Canon Spratte is an important man...most of all in his own mind. He is the son of a Lord Chancellor of England, which alone should insure him the position to which he knows he is entitled. He deserves to be the next Bishop of Sheffield. "Spratte never concealed from the world that he rated himself highly. He esteemed bashfulness a sign of bad manners, and used to say that a man who pretended not to know his own value was a fool." He knows theoretically that others might not share his good opinion of himself, but he is amazed to find his own family among them.
Author

William Somerset Maugham was born in Paris in 1874. He spoke French even before he spoke a word of English, a fact to which some critics attribute the purity of his style. His parents died early and, after an unhappy boyhood, which he recorded poignantly in Of Human Bondage, Maugham became a qualified physician. But writing was his true vocation. For ten years before his first success, he almost literally starved while pouring out novels and plays. Maugham wrote at a time when experimental modernist literature such as that of William Faulkner, Thomas Mann, James Joyce and Virginia Woolf was gaining increasing popularity and winning critical acclaim.
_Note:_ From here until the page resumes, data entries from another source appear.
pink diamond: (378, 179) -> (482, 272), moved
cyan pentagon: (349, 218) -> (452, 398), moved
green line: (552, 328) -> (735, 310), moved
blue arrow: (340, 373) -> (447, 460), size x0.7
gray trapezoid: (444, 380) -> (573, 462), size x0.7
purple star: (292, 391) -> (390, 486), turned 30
In this context, his plain prose style was criticized as 'such a tissue of clichés' that one's wonder is finally aroused at the writer's ability to assemble so many and at his unfailing inability to put anything in an individual way. During World War I, Maugham worked for the British Secret Service . He travelled all over the world, and made many visits to America. After World War II, Maugham made his home in south of France and continued to move between England and Nice till his death in 1965.